FIG. 5 is a side view showing a part of a conventional probe device.

[Explanation of symbols]

 Reference Signs List 3 wafer mounting table 4 probe card 41 bump 42 multilayer wiring board 5, 7 block body 51, 71 through hole 52, 72 conductor shaft 54, 74 insulator 6 test head 61 wiring board

Claims (1)

(57) [Claims] 1. A probe card and a wiring board on a measurement section side are arranged to face each other, these conductive paths are electrically connected to each other, and a contact provided on the probe card and an electrode pad of a device under test are connected to each other. And a probe device for performing electrical measurement of the device under test by the measuring unit, wherein the probe device is interposed between the probe card and the wiring substrate so as to be joined to the substrate surface of the probe card and the substrate surface of the wiring substrate.

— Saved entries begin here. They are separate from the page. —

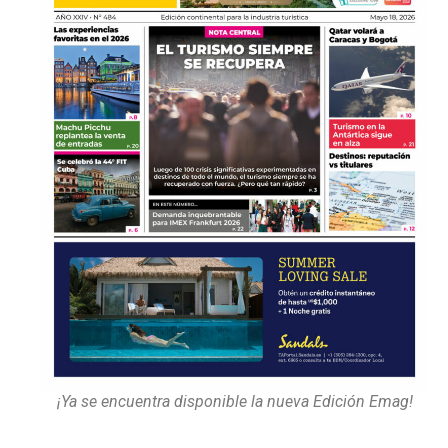
¡Ya se encuentra disponible la nueva Edición Emag!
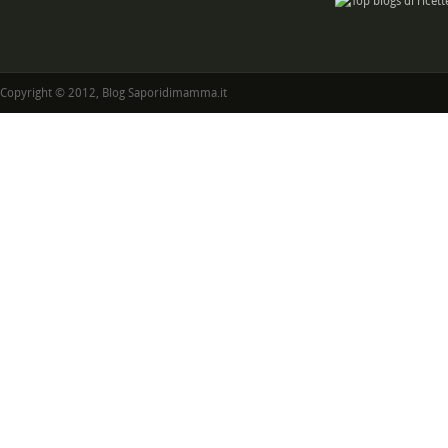
Copyright © 2012, Blog Saporidimamma.it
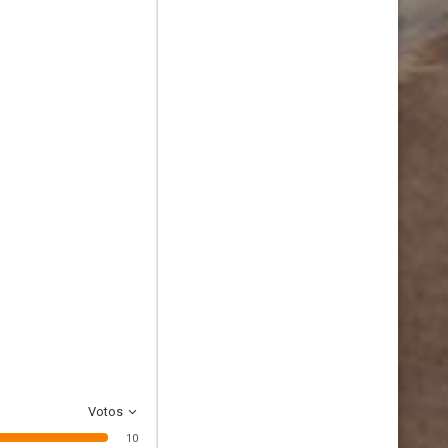
Votos
10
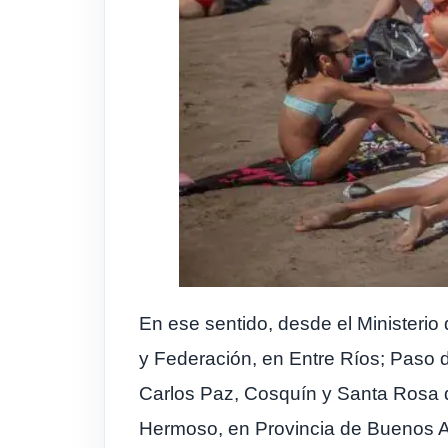
En ese sentido, desde el Ministeri
y Federación, en Entre Ríos; Paso de
Carlos Paz, Cosquín y Santa Rosa d
Hermoso, en Provincia de Buenos Ai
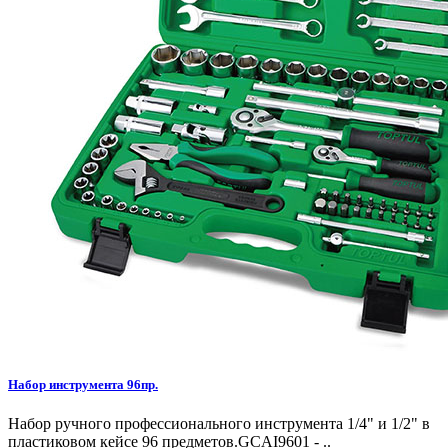
Набор инструмента 96пр.
Набор ручного профессионального инструмента 1/4" и 1/2" в
пластиковом кейсе 96 предметов.GCAI9601 - ..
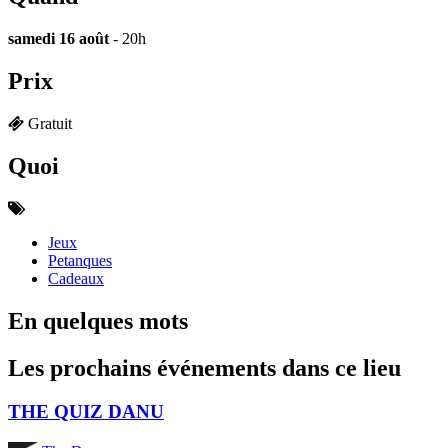
samedi 16 août
- 20h
Prix
Gratuit
Quoi
Jeux
Petanques
Cadeaux
En quelques mots
Les prochains événements dans ce lieu
THE QUIZ DANU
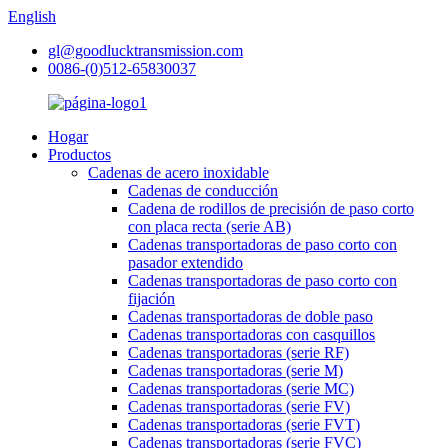
English
gl@goodlucktransmission.com
0086-(0)512-65830037
Hogar
Productos
Cadenas de acero inoxidable
Cadenas de conducción
Cadena de rodillos de precisión de paso corto
con placa recta (serie AB)
Cadenas transportadoras de paso corto con
pasador extendido
Cadenas transportadoras de paso corto con
fijación
Cadenas transportadoras de doble paso
Cadenas transportadoras con casquillos
Cadenas transportadoras (serie RF)
Cadenas transportadoras (serie M)
Cadenas transportadoras (serie MC)
Cadenas transportadoras (serie FV)
Cadenas transportadoras (serie FVT)
Cadenas transportadoras (serie FVC)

A conductive block body for shielding; a large number of through holes formed in the block body so as to be orthogonal to the substrate surface of the probe card; and an axial direction such that the through hole does not contact an inner wall of the through hole. A conductor shaft, both ends of which are electrically connected to the contact of the probe card and the conductive path of the wiring board, respectively, and an insulator interposed between the conductor shaft and the inner wall of the through hole. Prepared, professional Bukado the wiring board and are separated via a mutually block body, the probe apparatus characterized by being configured to be coupled.